● **WORK INSTRUCTION**
Only reproduce the lines from the line containing "الكراسي المتحركة الكهربائية" onward, exactly, through the final line of the data below.

Extracted page text data:
BEGIN

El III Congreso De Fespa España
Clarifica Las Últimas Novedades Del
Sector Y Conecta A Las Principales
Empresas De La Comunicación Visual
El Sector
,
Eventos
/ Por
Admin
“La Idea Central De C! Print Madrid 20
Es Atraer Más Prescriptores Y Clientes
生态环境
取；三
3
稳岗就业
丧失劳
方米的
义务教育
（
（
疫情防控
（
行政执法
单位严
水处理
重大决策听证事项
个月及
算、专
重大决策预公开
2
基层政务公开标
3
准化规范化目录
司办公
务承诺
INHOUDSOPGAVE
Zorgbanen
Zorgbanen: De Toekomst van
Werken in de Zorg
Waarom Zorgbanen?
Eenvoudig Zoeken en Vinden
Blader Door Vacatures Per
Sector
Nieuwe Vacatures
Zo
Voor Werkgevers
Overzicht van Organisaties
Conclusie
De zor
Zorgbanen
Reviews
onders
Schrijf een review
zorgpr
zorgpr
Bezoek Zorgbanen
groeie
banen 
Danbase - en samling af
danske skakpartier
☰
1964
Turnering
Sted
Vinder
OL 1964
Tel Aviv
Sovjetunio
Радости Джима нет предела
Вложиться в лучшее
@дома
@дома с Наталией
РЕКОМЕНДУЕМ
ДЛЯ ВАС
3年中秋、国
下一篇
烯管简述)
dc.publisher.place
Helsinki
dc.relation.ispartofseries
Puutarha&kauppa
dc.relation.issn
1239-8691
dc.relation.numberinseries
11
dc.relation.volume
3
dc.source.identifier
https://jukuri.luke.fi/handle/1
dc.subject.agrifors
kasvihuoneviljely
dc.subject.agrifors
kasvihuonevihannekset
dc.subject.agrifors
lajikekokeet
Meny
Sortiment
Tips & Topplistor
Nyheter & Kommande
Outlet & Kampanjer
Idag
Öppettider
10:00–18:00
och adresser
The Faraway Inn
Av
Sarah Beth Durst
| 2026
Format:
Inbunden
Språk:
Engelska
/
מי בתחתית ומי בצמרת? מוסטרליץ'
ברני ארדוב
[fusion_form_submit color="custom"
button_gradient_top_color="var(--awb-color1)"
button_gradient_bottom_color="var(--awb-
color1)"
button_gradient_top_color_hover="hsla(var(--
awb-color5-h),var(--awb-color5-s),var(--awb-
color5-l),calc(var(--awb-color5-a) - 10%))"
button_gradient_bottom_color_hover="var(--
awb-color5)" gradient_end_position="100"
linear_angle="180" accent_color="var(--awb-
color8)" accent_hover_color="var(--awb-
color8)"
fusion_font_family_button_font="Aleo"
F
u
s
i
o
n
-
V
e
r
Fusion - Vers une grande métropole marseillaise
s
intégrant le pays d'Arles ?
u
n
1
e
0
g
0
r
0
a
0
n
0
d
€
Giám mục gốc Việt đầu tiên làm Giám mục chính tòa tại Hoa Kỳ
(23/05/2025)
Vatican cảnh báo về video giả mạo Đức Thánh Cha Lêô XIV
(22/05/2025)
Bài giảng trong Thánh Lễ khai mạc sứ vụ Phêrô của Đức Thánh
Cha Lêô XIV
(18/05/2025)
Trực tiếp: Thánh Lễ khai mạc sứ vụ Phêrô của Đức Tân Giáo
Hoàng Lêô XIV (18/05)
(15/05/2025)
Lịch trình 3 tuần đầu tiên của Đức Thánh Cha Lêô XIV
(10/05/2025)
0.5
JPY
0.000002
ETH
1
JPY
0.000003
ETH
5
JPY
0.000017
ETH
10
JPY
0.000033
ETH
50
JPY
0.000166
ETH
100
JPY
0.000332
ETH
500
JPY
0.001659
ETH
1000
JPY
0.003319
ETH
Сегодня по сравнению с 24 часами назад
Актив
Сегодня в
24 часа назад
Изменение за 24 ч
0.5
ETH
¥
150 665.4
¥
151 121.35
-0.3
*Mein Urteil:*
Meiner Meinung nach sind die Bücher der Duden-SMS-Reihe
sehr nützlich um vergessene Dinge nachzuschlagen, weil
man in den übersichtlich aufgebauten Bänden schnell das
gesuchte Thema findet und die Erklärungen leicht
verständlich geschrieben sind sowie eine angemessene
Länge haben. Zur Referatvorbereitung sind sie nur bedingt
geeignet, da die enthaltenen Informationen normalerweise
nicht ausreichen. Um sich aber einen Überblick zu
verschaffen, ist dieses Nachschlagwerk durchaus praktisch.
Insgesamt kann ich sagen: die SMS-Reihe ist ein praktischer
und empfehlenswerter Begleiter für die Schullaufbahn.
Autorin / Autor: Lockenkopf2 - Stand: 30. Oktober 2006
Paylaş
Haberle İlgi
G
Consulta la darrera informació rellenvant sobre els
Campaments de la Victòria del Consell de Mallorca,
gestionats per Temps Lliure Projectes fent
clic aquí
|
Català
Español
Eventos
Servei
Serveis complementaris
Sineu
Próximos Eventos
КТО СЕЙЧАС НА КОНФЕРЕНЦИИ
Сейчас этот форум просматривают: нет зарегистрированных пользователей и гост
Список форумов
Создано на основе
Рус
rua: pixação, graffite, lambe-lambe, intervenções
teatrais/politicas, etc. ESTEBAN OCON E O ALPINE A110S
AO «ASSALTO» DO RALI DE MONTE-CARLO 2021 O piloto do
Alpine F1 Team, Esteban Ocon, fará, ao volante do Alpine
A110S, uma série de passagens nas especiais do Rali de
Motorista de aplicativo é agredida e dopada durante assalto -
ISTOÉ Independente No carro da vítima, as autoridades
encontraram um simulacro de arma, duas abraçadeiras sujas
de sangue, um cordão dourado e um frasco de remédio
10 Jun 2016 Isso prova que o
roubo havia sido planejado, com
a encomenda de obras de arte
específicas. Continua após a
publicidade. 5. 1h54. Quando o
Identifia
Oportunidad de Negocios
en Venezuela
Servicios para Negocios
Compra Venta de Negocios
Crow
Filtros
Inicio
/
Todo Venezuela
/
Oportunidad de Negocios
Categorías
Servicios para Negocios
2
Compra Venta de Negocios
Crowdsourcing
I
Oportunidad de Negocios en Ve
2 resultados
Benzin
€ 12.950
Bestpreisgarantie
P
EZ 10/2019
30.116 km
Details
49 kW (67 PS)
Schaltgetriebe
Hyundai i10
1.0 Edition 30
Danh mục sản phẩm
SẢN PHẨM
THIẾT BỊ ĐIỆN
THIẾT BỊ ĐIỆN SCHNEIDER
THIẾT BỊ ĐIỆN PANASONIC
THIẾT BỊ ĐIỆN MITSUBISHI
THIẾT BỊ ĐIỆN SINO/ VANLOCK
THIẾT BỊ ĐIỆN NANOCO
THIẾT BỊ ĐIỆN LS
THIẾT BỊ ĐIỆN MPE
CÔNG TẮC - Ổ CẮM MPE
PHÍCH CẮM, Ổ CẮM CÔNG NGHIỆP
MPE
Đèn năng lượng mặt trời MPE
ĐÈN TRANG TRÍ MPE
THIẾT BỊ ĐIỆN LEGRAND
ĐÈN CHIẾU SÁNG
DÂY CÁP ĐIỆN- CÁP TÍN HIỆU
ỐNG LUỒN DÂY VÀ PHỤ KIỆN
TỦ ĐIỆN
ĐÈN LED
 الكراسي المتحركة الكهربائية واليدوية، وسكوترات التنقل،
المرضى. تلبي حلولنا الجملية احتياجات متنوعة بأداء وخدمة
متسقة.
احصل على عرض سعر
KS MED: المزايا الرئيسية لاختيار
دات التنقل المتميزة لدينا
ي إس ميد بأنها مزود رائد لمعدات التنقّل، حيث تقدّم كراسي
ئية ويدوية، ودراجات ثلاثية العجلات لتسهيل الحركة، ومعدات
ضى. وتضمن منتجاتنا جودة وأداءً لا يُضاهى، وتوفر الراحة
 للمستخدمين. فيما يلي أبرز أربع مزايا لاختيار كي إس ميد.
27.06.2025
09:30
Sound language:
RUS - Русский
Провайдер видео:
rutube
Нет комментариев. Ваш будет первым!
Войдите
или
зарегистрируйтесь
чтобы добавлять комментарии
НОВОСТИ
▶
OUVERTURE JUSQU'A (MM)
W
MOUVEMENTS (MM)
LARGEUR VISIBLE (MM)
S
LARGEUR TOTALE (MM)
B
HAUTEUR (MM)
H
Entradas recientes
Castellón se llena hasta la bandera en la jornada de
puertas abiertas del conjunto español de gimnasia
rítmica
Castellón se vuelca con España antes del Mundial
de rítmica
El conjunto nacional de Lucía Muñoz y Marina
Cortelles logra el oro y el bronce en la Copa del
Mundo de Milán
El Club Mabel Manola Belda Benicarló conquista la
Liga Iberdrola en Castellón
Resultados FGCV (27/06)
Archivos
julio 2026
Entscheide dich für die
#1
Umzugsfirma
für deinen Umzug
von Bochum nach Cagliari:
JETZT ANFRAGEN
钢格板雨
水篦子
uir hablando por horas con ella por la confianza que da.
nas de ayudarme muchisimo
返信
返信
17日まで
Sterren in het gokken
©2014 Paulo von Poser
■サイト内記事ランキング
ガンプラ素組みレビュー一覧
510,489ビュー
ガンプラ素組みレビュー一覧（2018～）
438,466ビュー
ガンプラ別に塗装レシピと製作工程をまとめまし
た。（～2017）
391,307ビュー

END

● **WORKED SOLUTION**
 الكراسي المتحركة الكهربائية واليدوية، وسكوترات التنقل،
المرضى. تلبي حلولنا الجملية احتياجات متنوعة بأداء وخدمة
متسقة.
احصل على عرض سعر
KS MED: المزايا الرئيسية لاختيار
دات التنقل المتميزة لدينا
ي إس ميد بأنها مزود رائد لمعدات التنقّل، حيث تقدّم كراسي
ئية ويدوية، ودراجات ثلاثية العجلات لتسهيل الحركة، ومعدات
ضى. وتضمن منتجاتنا جودة وأداءً لا يُضاهى، وتوفر الراحة
 للمستخدمين. فيما يلي أبرز أربع مزايا لاختيار كي إس ميد.
27.06.2025
09:30
Sound language:
RUS - Русский
Провайдер видео:
rutube
Нет комментариев. Ваш будет первым!
Войдите
или
зарегистрируйтесь
чтобы добавлять комментарии
НОВОСТИ
▶
OUVERTURE JUSQU'A (MM)
W
MOUVEMENTS (MM)
LARGEUR VISIBLE (MM)
S
LARGEUR TOTALE (MM)
B
HAUTEUR (MM)
H
Entradas recientes
Castellón se llena hasta la bandera en la jornada de
puertas abiertas del conjunto español de gimnasia
rítmica
Castellón se vuelca con España antes del Mundial
de rítmica
El conjunto nacional de Lucía Muñoz y Marina
Cortelles logra el oro y el bronce en la Copa del
Mundo de Milán
El Club Mabel Manola Belda Benicarló conquista la
Liga Iberdrola en Castellón
Resultados FGCV (27/06)
Archivos
julio 2026
Entscheide dich für die
#1
Umzugsfirma
für deinen Umzug
von Bochum nach Cagliari:
JETZT ANFRAGEN
钢格板雨
水篦子
uir hablando por horas con ella por la confianza que da.
nas de ayudarme muchisimo
返信
返信
17日まで
Sterren in het gokken
©2014 Paulo von Poser
■サイト内記事ランキング
ガンプラ素組みレビュー一覧
510,489ビュー
ガンプラ素組みレビュー一覧（2018～）
438,466ビュー
ガンプラ別に塗装レシピと製作工程をまとめまし
た。（～2017）
391,307ビュー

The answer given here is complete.